Stored data:

:::::

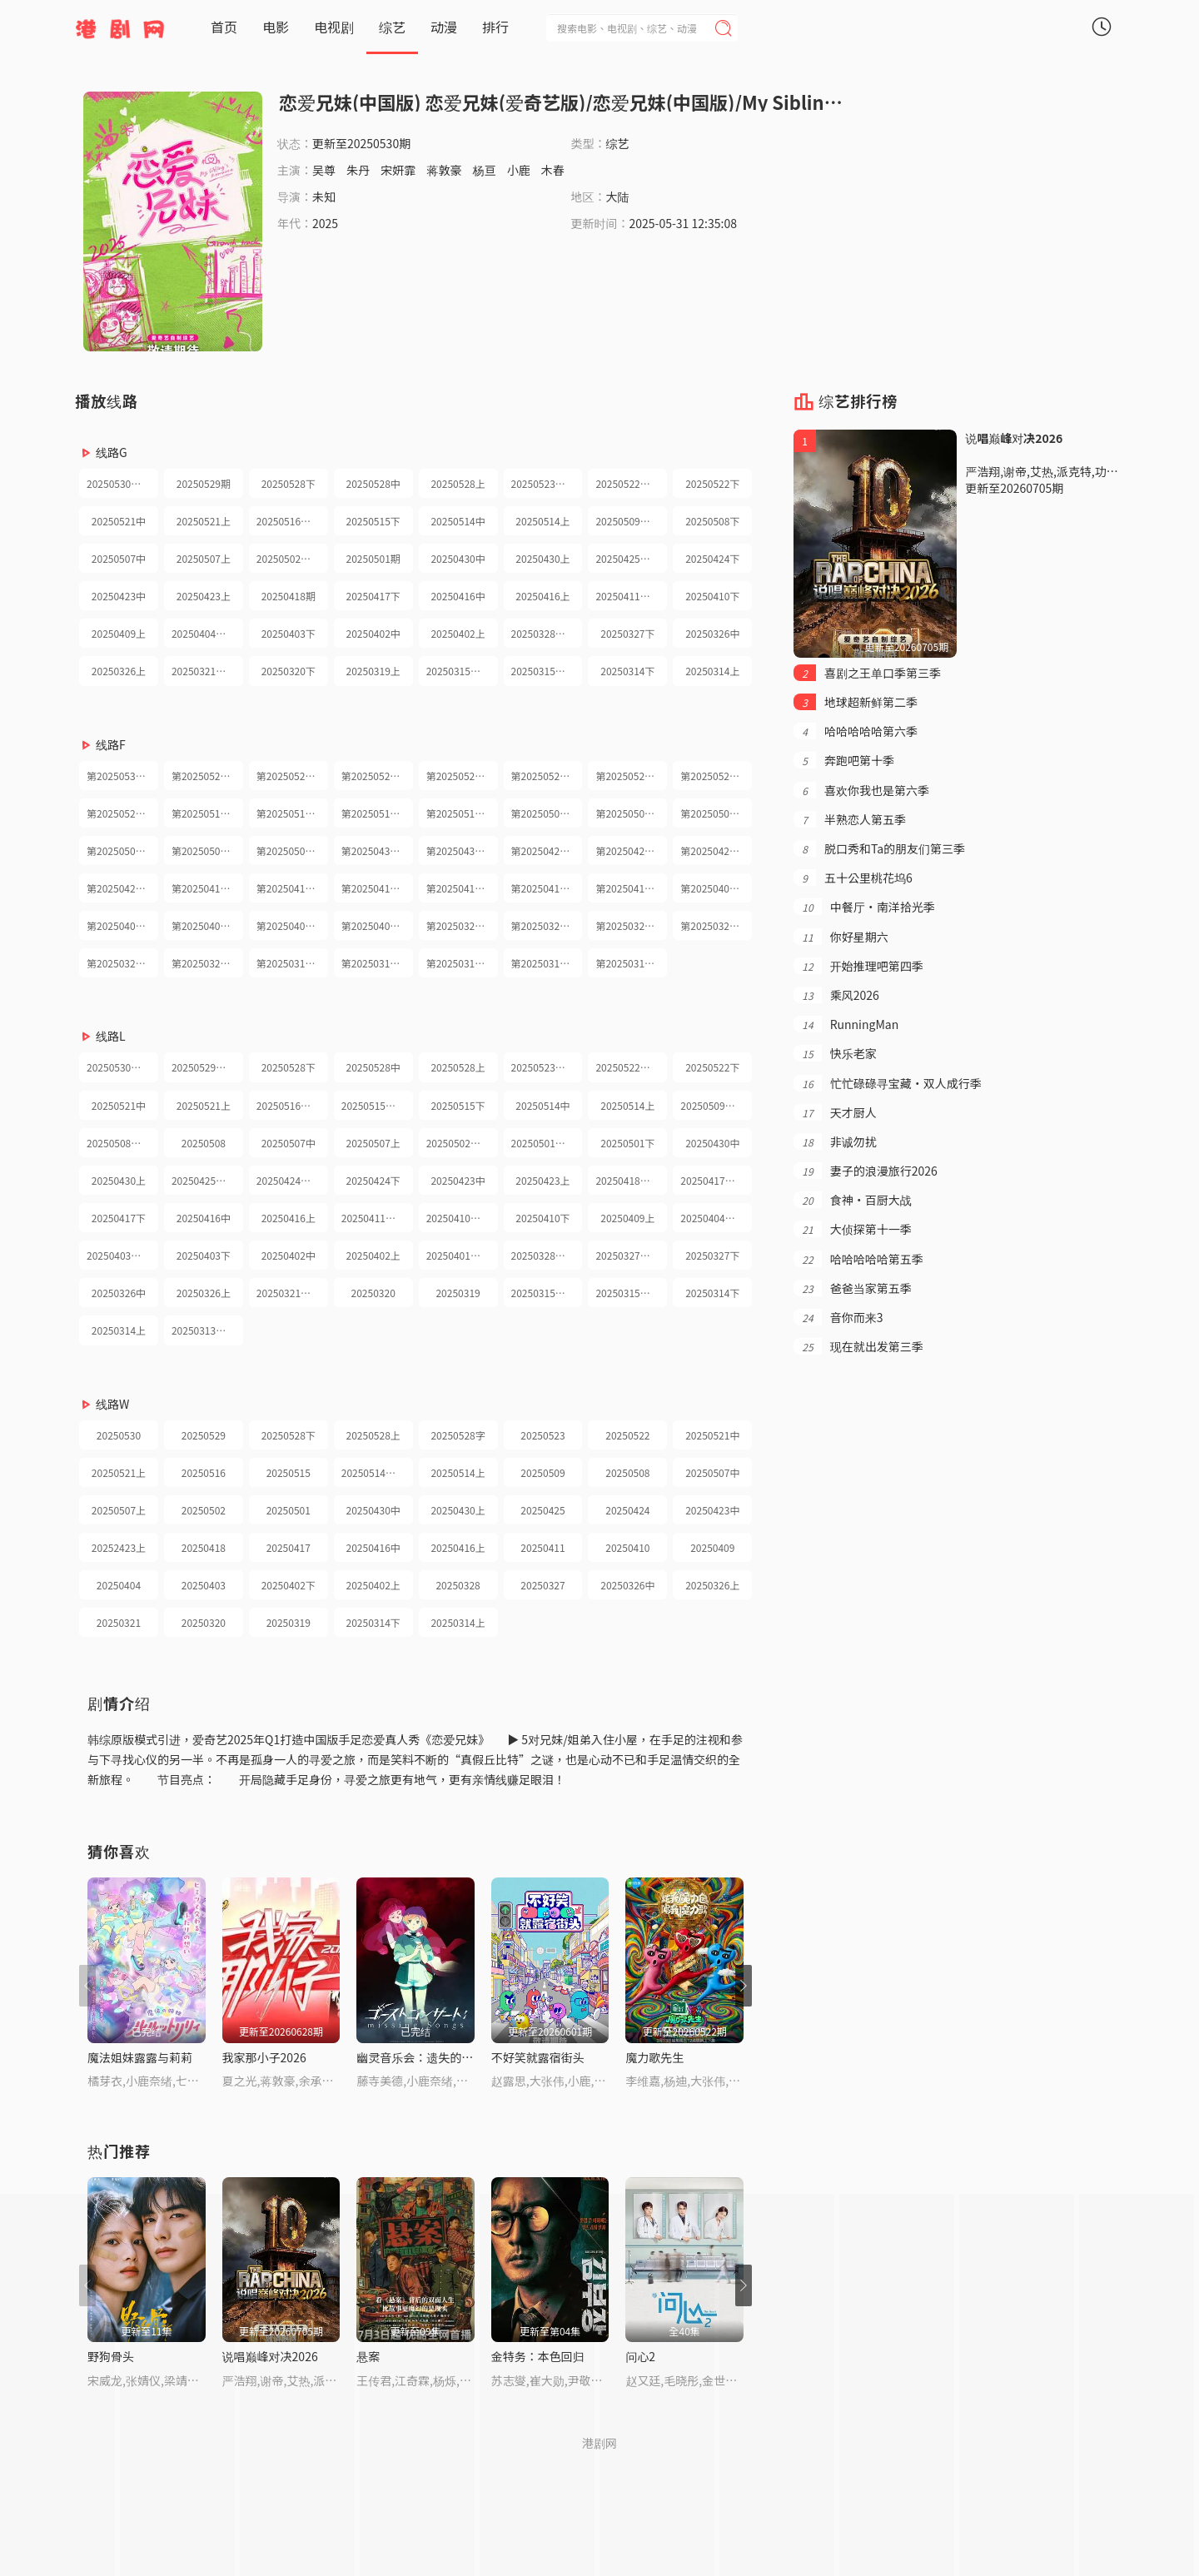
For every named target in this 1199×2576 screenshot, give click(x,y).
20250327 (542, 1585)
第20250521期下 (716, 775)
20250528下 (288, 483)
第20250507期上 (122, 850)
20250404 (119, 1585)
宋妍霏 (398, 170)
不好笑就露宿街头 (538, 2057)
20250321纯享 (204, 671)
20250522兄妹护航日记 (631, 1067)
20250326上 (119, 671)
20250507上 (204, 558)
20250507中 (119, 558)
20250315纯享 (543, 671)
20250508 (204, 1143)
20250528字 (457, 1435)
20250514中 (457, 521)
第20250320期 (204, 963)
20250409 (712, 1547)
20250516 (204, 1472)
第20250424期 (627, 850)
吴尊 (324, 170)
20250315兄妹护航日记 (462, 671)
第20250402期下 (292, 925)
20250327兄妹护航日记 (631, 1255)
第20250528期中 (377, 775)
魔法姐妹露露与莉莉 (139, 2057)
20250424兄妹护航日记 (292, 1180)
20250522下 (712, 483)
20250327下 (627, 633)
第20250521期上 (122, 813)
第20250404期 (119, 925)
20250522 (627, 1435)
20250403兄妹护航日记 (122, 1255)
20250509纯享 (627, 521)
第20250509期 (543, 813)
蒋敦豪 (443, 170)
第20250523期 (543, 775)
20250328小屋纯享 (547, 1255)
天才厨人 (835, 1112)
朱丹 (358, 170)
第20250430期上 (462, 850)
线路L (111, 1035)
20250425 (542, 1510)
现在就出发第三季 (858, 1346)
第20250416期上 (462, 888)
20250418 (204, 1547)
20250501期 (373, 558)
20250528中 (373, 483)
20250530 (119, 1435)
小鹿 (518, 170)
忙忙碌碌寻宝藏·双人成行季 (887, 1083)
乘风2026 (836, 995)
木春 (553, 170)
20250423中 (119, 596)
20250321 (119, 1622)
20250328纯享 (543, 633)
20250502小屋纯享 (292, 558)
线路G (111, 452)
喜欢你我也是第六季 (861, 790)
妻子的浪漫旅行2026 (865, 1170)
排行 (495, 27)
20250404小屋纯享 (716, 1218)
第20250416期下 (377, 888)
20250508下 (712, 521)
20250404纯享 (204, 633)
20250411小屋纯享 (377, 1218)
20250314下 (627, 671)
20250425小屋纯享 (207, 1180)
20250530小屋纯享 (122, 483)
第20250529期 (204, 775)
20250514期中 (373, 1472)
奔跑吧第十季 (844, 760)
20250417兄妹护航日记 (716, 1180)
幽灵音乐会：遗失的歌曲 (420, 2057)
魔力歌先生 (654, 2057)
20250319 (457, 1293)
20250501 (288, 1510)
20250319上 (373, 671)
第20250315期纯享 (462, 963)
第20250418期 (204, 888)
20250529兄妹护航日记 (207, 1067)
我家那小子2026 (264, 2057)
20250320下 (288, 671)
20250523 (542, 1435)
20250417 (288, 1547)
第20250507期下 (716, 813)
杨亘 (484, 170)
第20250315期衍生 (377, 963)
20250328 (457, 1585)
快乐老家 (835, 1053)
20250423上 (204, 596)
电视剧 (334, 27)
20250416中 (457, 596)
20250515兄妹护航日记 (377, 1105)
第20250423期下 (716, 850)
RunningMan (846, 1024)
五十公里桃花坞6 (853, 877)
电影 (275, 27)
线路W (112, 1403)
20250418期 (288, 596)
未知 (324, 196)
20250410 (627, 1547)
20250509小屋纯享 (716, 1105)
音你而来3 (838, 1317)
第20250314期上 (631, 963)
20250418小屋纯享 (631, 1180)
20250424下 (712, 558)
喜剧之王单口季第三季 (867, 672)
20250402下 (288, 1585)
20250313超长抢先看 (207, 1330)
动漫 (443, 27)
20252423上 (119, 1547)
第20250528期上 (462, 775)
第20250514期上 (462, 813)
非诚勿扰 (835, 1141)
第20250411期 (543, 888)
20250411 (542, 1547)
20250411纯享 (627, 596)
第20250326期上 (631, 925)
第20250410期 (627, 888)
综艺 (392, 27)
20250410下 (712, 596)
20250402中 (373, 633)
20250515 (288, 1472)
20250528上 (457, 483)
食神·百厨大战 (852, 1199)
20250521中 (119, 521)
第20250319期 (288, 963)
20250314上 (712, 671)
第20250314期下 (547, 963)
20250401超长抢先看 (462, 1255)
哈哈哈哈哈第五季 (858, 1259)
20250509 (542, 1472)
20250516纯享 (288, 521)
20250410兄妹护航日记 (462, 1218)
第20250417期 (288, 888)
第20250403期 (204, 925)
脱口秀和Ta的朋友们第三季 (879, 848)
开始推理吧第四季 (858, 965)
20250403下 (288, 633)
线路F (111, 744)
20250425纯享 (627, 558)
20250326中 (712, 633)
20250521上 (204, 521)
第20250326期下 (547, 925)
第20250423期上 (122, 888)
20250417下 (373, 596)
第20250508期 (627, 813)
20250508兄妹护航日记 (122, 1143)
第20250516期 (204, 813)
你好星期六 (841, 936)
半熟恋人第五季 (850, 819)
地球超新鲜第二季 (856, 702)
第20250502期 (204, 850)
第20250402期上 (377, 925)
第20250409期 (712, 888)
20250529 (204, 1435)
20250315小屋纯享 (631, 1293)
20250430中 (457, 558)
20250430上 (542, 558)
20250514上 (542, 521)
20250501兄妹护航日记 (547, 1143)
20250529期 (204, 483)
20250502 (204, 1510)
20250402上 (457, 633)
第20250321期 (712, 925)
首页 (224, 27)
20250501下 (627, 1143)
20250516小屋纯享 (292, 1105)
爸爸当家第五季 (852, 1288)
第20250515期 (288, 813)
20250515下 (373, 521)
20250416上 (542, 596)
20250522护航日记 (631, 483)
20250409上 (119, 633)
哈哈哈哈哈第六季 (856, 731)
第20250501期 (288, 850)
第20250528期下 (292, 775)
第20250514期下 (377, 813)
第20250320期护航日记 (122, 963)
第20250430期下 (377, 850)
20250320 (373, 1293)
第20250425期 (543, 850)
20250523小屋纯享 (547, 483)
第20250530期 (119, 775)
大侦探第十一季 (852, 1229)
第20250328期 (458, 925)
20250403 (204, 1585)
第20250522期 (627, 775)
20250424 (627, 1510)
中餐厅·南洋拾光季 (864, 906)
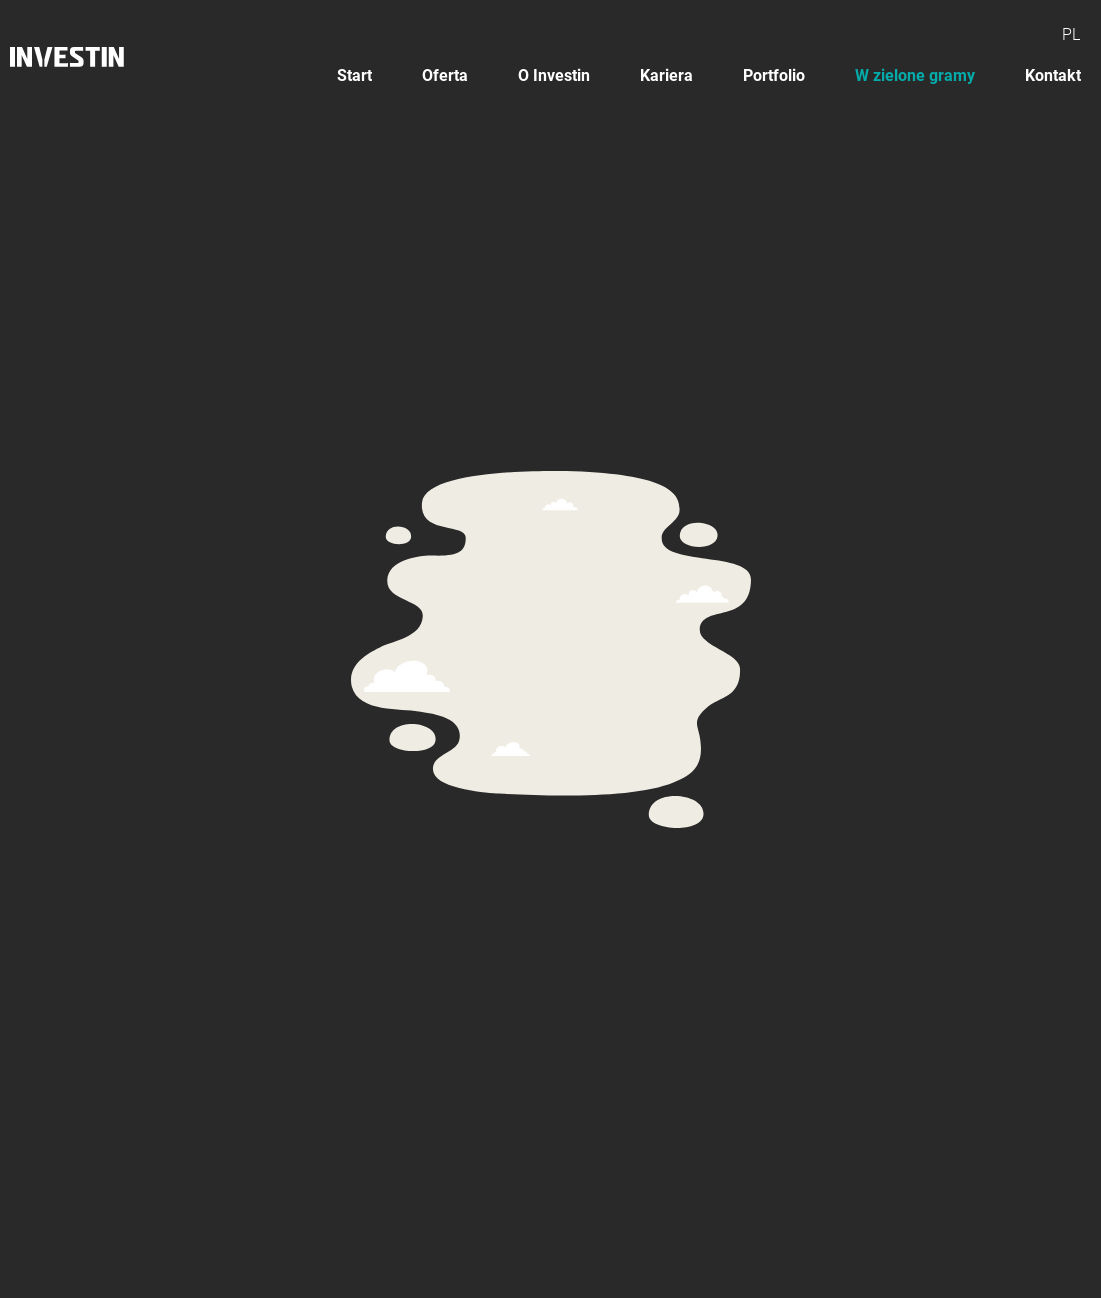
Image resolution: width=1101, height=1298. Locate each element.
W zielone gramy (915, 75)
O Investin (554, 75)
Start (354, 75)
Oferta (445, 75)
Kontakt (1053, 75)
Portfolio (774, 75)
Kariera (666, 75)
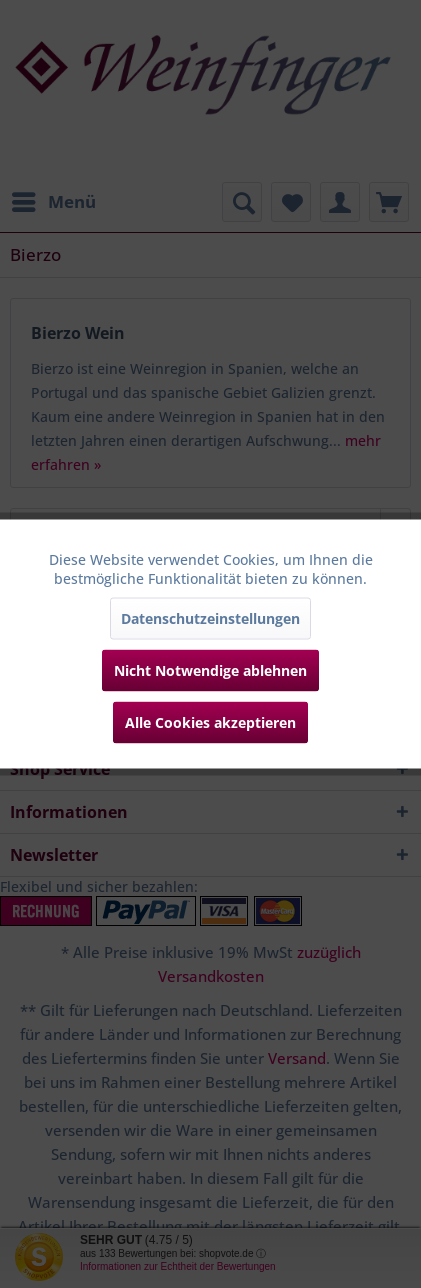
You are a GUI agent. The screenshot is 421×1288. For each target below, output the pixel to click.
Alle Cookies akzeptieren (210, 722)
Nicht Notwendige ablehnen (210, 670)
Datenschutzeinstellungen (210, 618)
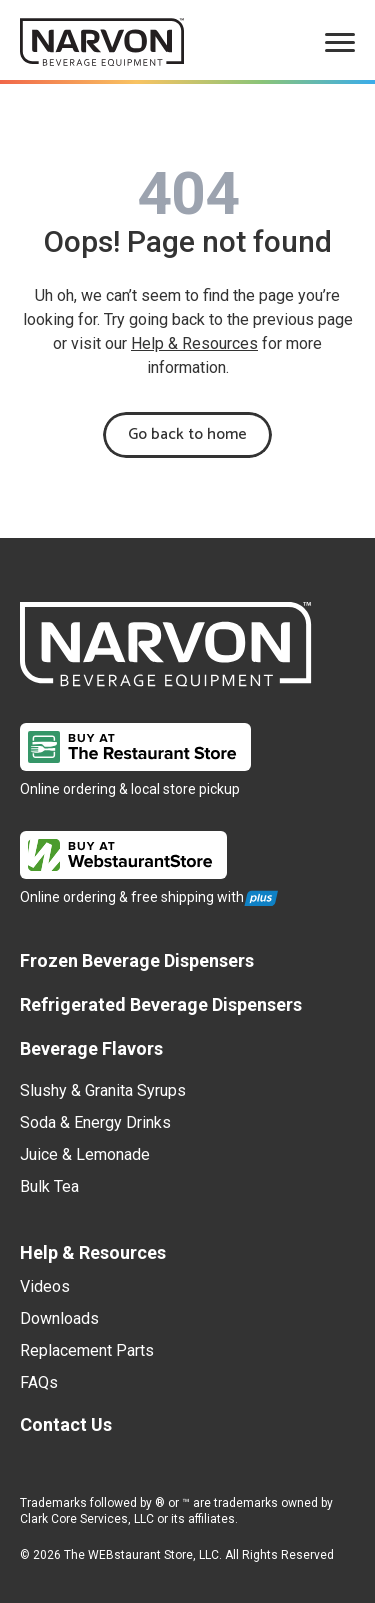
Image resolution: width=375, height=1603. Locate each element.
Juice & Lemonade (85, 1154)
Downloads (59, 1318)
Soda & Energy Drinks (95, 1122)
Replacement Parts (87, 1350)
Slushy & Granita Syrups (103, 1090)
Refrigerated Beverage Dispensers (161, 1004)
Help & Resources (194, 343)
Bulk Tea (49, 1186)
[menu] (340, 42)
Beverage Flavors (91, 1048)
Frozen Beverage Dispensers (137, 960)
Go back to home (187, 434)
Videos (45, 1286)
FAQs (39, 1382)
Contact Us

:::::

**WHAT IS REQUIRED:**
Nothing but the lines above, starting at the line that contains "20250514上 (542, 521)" and ending at the line that contains "Replacement Parts (87, 1350)", should be given again, exactly and without the pictures.

**ANSWER BOX:**
20250514上 (542, 521)
20250501兄妹护航日记 (547, 1143)
20250529期 (204, 483)
20250502 (204, 1510)
20250402上 (457, 633)
第20250321期 (712, 925)
首页 (224, 27)
20250501下 (627, 1143)
20250516小屋纯享 (292, 1105)
爸爸当家第五季 (852, 1288)
第20250515期 (288, 813)
20250515下 (373, 521)
20250416上 (542, 596)
20250522护航日记 (631, 483)
20250409上 (119, 633)
哈哈哈哈哈第六季 (856, 731)
第20250501期 (288, 850)
第20250528期下 (292, 775)
第20250514期下 (377, 813)
第20250320期护航日记 (122, 963)
第20250430期下 (377, 850)
20250320 (373, 1293)
第20250425期 (543, 850)
20250523小屋纯享 (547, 483)
第20250530期 (119, 775)
大侦探第十一季 (852, 1229)
第20250328期 (458, 925)
20250403 (204, 1585)
第20250522期 (627, 775)
20250424 (627, 1510)
中餐厅·南洋拾光季 (864, 906)
Image resolution: width=1101, height=1298. Locate each element.
W zielone gramy (915, 75)
O Investin (554, 75)
Start (354, 75)
Oferta (445, 75)
Kontakt (1053, 75)
Portfolio (774, 75)
Kariera (666, 75)
You are a GUI agent. The screenshot is 421×1288. For each target below, output the pixel to click.
Alle Cookies akzeptieren (210, 722)
Nicht Notwendige ablehnen (210, 670)
Datenschutzeinstellungen (210, 618)
Image resolution: width=375, height=1603. Locate each element.
Juice & Lemonade (85, 1154)
Downloads (59, 1318)
Soda & Energy Drinks (95, 1122)
Replacement Parts (87, 1350)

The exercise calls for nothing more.